Sm nd dating garnet
Samarium–neodymium dating is a radiometric dating method useful for determining the ages of rocks and meteorites, based on radioactive decay of a long-lived samarium (Sm) isotope to a radiogenic neodymium (Nd) isotope.
Neodymium isotope ratios together with samarium-neodymium ratios are used to provide information on the source of igneous melts, as well as to provide age information.
It is sometimes assumed that at the moment when crustal material is formed from the mantle the neodymium isotope ratio depends only on the time when this event occurred, but thereafter it evolves in a way that depends on the new ratio of samarium to neodymium in the crustal material, which will be different from the ratio in the mantle material.
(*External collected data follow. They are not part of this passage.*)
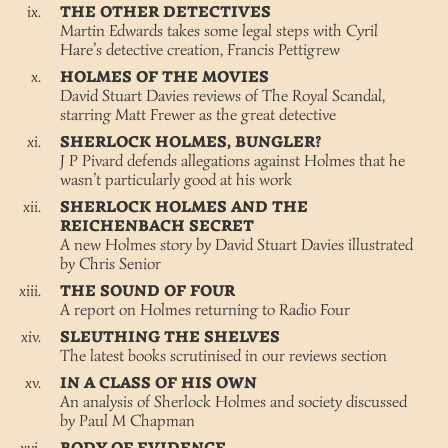
THE OTHER DETECTIVES
Martin Edwards takes some legal steps with Cyril
Hare’s detective creation, Francis Pettigrew
HOLMES OF THE MOVIES
David Stuart Davies reviews of The Royal Scandal,
starring Matt Frewer as the great detective
SHERLOCK HOLMES, BUNGLER?
J P Pivard defends allegations against Holmes that he
wasn’t particularly good at his work
SHERLOCK HOLMES AND THE
REICHENBACH SECRET
A new Holmes story by David Stuart Davies illustrated
by Chris Senior
THE SOUND OF FOUR
A report on Holmes returning to Radio Four
SLEUTHING THE SHELVES
The latest books scrutinised in our reviews section
IN A CLASS OF HIS OWN
An analysis of Sherlock Holmes and society discussed
by Paul M Chapman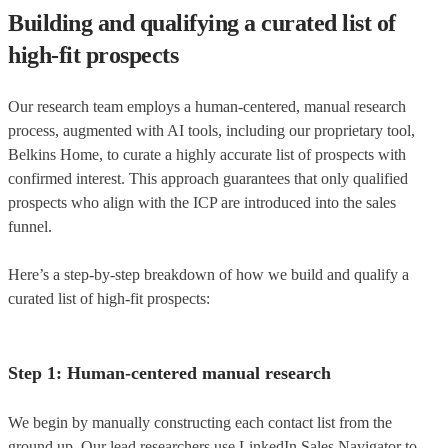
Building and qualifying a curated list of
high-fit prospects
Our research team employs a human-centered, manual research
process, augmented with AI tools, including our proprietary tool,
Belkins Home, to curate a highly accurate list of prospects with
confirmed interest. This approach guarantees that only qualified
prospects who align with the ICP are introduced into the sales
funnel.
Here’s a step-by-step breakdown of how we build and qualify a
curated list of high-fit prospects:
Step 1: Human-centered manual research
We begin by manually constructing each contact list from the
ground up. Our lead researchers use LinkedIn Sales Navigator to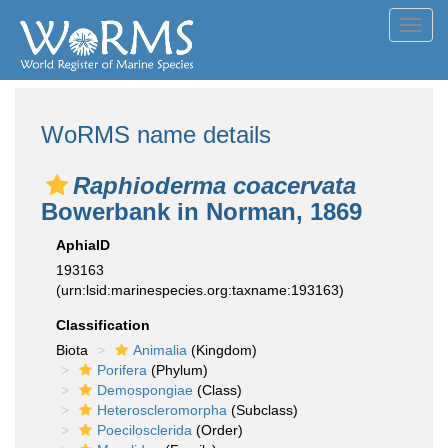
Toggl
navig
WoRMS name details
Raphioderma coacervata
Bowerbank in Norman, 1869
AphiaID
193163
(urn:lsid:marinespecies.org:taxname:193163)
Classification
Biota
Animalia
(Kingdom)
Porifera
(Phylum)
Demospongiae
(Class)
Heteroscleromorpha
(Subclass)
Poecilosclerida
(Order)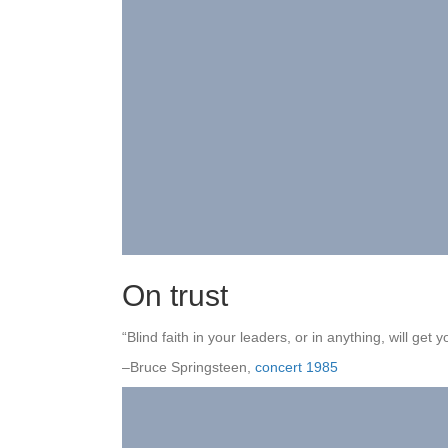
On trust
“Blind faith in your leaders, or in anything, will get yo
–Bruce Springsteen,
concert 1985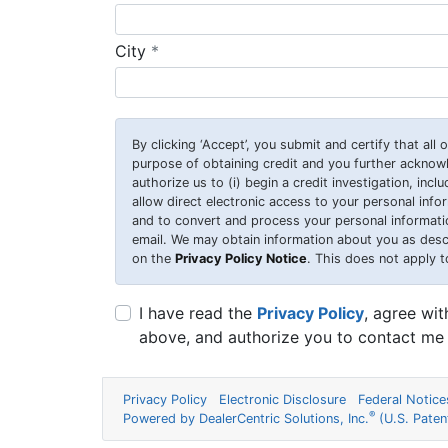
required
City
*
By clicking
‘Accept’
, you submit and certify that all
purpose of obtaining credit and you further ackno
authorize us to (i) begin a credit investigation, incl
allow direct electronic access to your personal inform
and to convert and process your personal information
email. We may obtain information about you as desc
on the
Privacy Policy Notice
. This does not apply t
I have read the
Privacy Policy
, agree wi
above, and authorize you to contact me 
Privacy Policy
Electronic Disclosure
Federal Notice
®
Powered by DealerCentric Solutions, Inc.
(U.S. Pate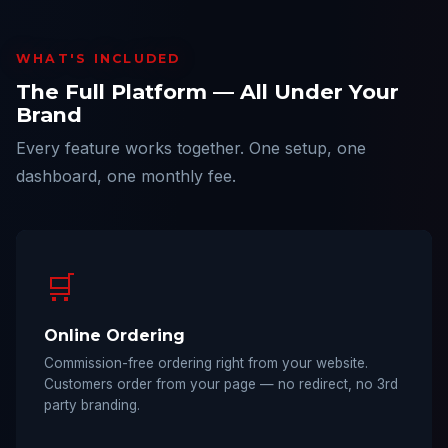
WHAT'S INCLUDED
The Full Platform — All Under Your
Brand
Every feature works together. One setup, one
dashboard, one monthly fee.
🛒
Online Ordering
Commission-free ordering right from your website.
Customers order from your page — no redirect, no 3rd
party branding.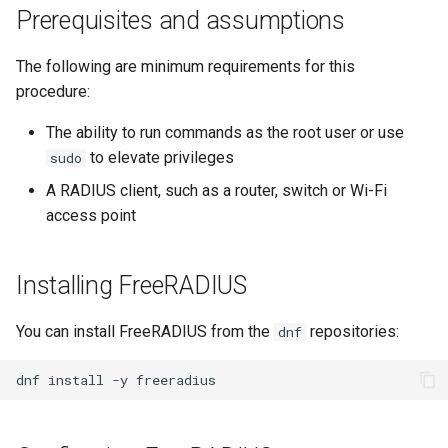
(Rocky Linux)
Configuration Files for
导航变更
Getting started with Sparky
Seedbox
Incus Server
6. Troubleshooting cloud-in
Bash - Conditional structur
Part 4. Database Servers
GNOME Shell 扩展
Prerequisites and assumptions
Feature Branch Workflow in
Authentication
testing
PHP and PHP-FPM
if and case
6 Profiles
6 Profiles
Simple Gemstone template
Web and Design
进程管理
Working With Filters
Marksman
发布 9.5 版本
Git
样式指南
Sed, Awk & Grep
7. Contributing
Part 4.1 Database servers
GNOME Tweaks
The following are minimum requirements for this
Lab 6: Generating the Data
自动模板创建 - Packer -
Tor Onion Service
Bash - Loops
7 Container Configuration
7 Container Configuration
MariaDB
htop - 进程管理
Teams
备份和还原
Management server
NvChad UI
发布 9.4 版本
procedure:
Fork and Branch Git workfl
Encryption Configuration a
Ansible - VMWare vSphere
Options
Options
Document versioning using
Security Enhancements
optimizations
GNOME Online Accounts
Key
two remotes
Bash - Check your knowle
Part 4.2 Database Servers
https - RSA 密钥生成
系统启动
Plugins
发布 9.3 版本
The ability to run commands as the root user or use
Using git pull and git fetch
8 Container Snapshots
8 Container Snapshots
MySQL
Licence
Working With Jinja Templat
Taking Screenshots and
to elevate privileges
sudo
Lab 7: Bootstrapping the e
An expert contribution guide
in Ansible
Appendix-Practical
Recording Screencasts in
Markdown 演示
任务管理
发布 8.9 版本
A RADIUS client, such as a router, switch or Wi-Fi
Cluster
Adding a remote repositor
Examples
9 Snapshot Server
9 Snapshot Server
Part 4.3 MariaDB database
GNOME
Nvchad
access point
using git CLI
replication
Perl - 搜索与替换
实施网络
发布 9.2 版本：
Lab 8: Bootstrapping the
10 Automating Snapshots
10 Automating Snapshots
用户和组账号的管理
Web services
Kubernetes Control Plane
Tracking vs Non-Tracking
Part 5. Load balancing,
rpaste - Pastebin Tool
软件管理
发布 8.8 版本
Installing FreeRADIUS
Branch in Git
caching and proxyfication
Appendix A - Workstation
Appendix A - Workstation
Currency Conversion with
Lab 9: Bootstrapping the
Setup
Setup
Valuta on GNOME
sed - Search and Replace
特殊权限
发布 9.1 版本
You can install FreeRADIUS from the
repositories:
dnf
Kubernetes Worker Nodes
Part 5.1 HAProxy
Setup Local Rocky
关于 systemd
发布 9.0 版本
dnf
install
-y
Lab 10: Configuring kubectl
Part 5.2 Varnish
Repositories
for Remote Access
日志管理
发布 8.7 版本
Part 5.3 Squid
bash - 字符串演示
Samarium–neodymium dating allows us to determine when the crustal material was formed.
In addition, epsilon units will normalize the initial ratios to CHUR, thus eliminating any effects caused by various analytical mass fractionation correction methods applied.
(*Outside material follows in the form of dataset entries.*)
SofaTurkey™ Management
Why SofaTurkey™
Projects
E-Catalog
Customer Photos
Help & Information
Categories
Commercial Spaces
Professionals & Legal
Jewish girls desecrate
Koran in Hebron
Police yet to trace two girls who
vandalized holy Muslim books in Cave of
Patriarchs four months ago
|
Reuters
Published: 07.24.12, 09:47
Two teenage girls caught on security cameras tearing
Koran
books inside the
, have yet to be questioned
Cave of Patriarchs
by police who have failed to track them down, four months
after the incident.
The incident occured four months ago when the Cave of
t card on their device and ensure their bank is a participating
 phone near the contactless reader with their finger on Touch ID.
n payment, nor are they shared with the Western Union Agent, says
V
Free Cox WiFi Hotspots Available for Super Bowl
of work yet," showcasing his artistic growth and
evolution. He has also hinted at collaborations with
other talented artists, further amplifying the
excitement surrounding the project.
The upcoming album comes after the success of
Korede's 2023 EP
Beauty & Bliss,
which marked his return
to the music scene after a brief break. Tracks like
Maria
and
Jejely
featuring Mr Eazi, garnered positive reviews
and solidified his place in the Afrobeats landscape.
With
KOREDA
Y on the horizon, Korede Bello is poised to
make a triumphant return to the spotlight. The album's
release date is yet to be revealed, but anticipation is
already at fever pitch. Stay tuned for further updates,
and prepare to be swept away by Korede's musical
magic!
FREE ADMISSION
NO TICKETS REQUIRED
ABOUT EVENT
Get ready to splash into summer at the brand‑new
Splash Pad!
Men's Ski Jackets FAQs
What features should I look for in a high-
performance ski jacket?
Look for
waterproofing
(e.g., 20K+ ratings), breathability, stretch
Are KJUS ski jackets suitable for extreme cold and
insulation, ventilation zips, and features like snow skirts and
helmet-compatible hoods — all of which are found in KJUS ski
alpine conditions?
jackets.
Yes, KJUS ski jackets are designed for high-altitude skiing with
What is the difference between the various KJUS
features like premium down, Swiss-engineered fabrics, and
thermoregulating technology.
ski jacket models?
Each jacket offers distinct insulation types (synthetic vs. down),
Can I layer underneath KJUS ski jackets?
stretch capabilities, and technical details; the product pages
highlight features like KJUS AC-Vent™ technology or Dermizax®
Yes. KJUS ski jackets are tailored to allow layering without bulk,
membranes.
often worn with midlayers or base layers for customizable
Samarium is accommodated more easily into mafic minerals, so a mafic rock which crystallises mafic minerals will concentrate neodymium in the melt phase relative to samarium.Through the analysis of isotopic compositions of neodymium, De Paolo and Wasserburg (1976) discovered that terrestrial igneous rocks at the time of their formation from melts closely followed the "chondritic uniform reservoir" or "chondritic unifractionated reservoir" (CHUR) line – the way the Nd ratio increased with time in chondrites.Chondritic meteorites are thought to represent the earliest (unsorted) material that formed in the Solar system before planets formed.This therefore allows crustal formation ages to be calculated, despite any metamorphism the sample has undergone.Despite the good fit of Archean plutons to the CHUR Nd isotope evolution line, De Paolo and Wasserburg (1976) observed that the majority of young oceanic volcanics (Mid Ocean Ridge basalts and Island Arc basalts) lay 7 to 12 ɛ units above the CHUR line (see figure).